As of 2012, Dubai was the 22nd most expensive city in the world and the most expensive city in the Middle East. In 2014, Dubai’s hotel rooms were rated as the second most expensive in the world, after Geneva. Dubai was rated as one of the best places to live in the Middle East by U.S. global consulting firm Mercer.

What did we see in Dubai?

Of course we visited The Burj Khalifa (http://www.burjkhalifa.ae/en/index.aspx), with a total height of 829.8 m (2,722 ft) and a roof height (excluding antenna) of 828 m (2,717 ft), the Burj Khalifa is the tallest structure in the world since topping out in late 2008.

We went straight to top there, it was pretty expensive, it was 500 dirham, which is 115,14 euros, but it was worth it. The service again was the top, we were placed in a special room, where we could enjoy tea and snack, before we were privately taken to the top. On the top there were other snack and juices, teas waiting for us, with an amazing view, it was very beautiful.
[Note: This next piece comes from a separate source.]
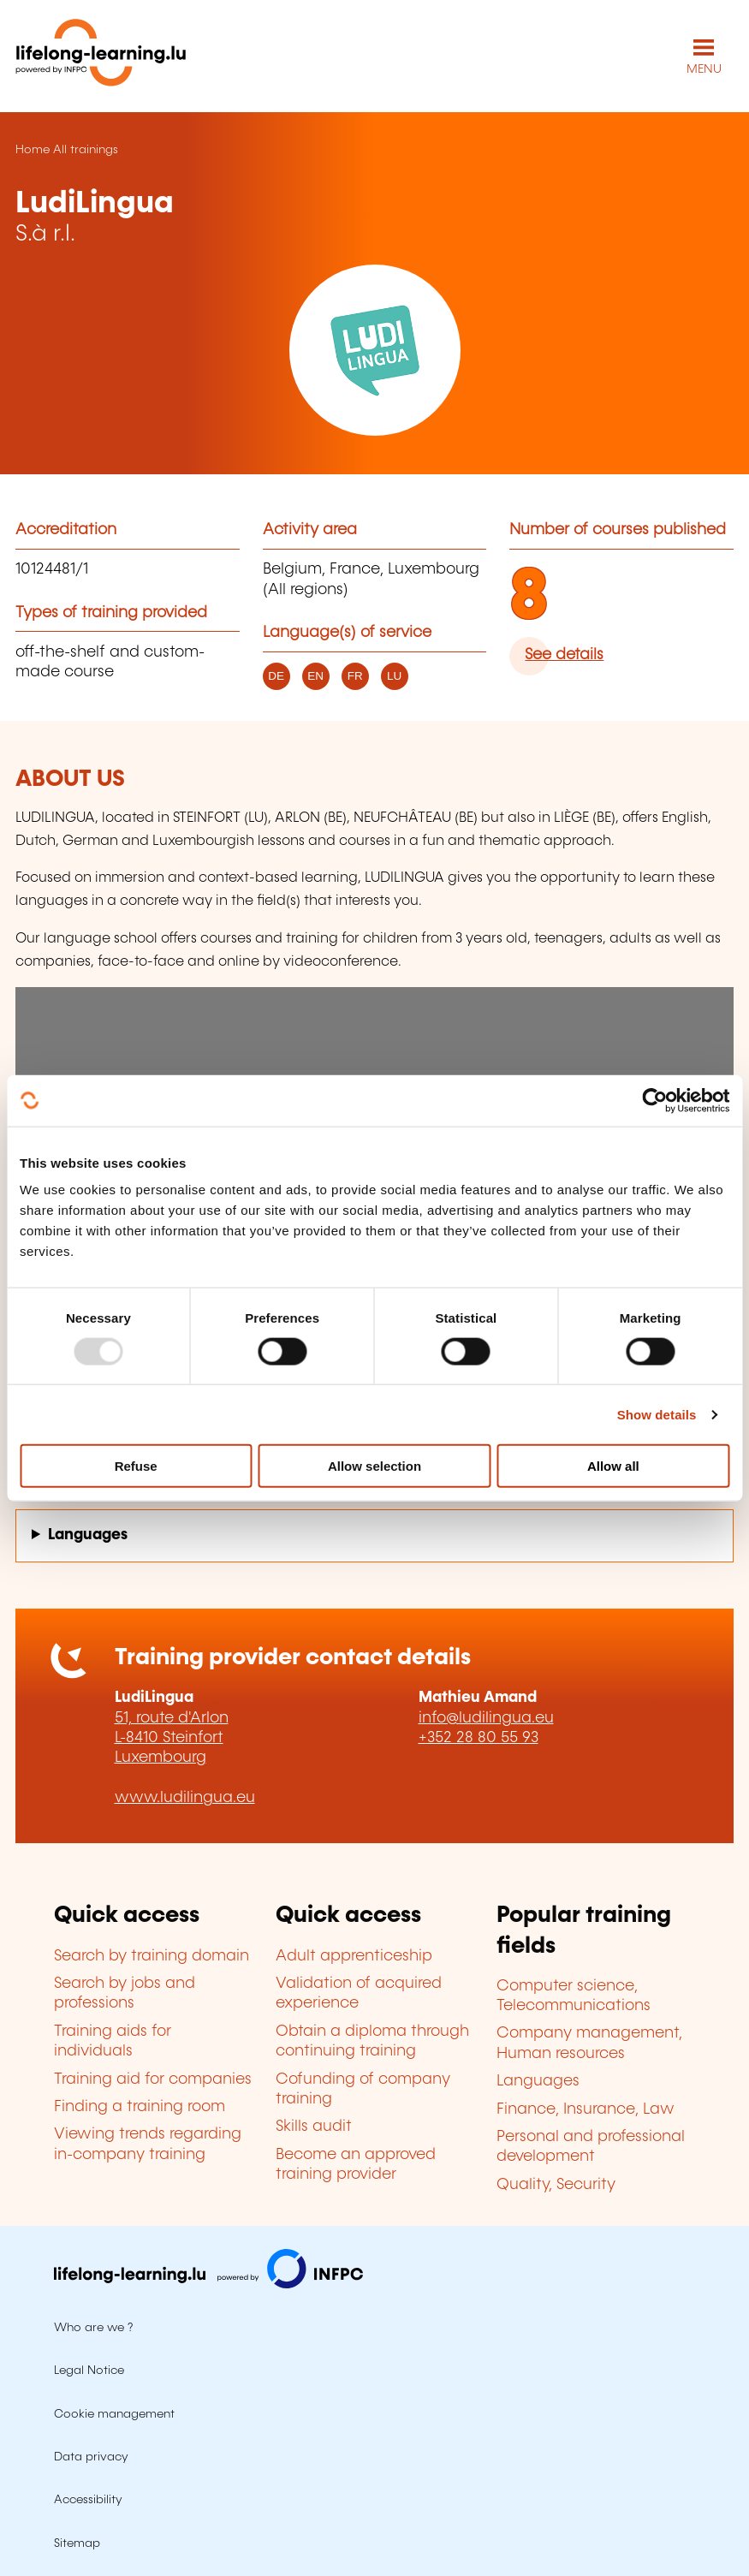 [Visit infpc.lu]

Of course we wanted to see the 7-star hotel in Dubai as well, when we were there – the Burj Al Arab (https://www.jumeirah.com/en/hotels-resorts/dubai/burj-al-arab/?currency=USD&gclid=CjwKCAjw3_HOBRBaEiwAvLBbotG29NnHkrnOiVvKVtsdsSaLJ4nXA9GAxYchyvPFg85IRiLOilRUWhoC_AgQAvD_BwE&gclsrc=aw.ds&dclid=CJvA7dyJ5tYCFcSaGAodBB8GQg), which is a luxury hotel located in Dubai, United Arab Emirates. It is the third tallest hotel in the world. Burj Al Arab stands on an artificial island 280 m (920 ft) from Jumeirah beach and is connected to the mainland by a private curving bridge. The shape of the structure is designed to mimic the sail of a ship. It has a helipad near the roof at a height of 210 m (689 ft) above ground.

We definitely wanted to have dinner there. But keep in mind, you have to have a reservation before, otherwise they will not let you in. Unfortunately we did not have a reservation there, but we managed to get the reservation to the cafe/lounge, which was not on the top, but was on the second floor.

In addition, keep in mind, that when you want to visit the cafe/lounge on the second floor, then they charge you minimal 250 dirham (57,71 euros) per person and when you want to go to the top restaurant, then the minimal charge per person is 650 dirham (150,05 euros). From the top you can see the artificial palm island, which would be cool to see.

Taxis in Dubai and Abu Dhabi? Well, it was pretty okay, but keep in mind that don´t let the restaurants/hotels order you to most expensive ones, take the regular ones, then you can see, that the charges are as in Europe.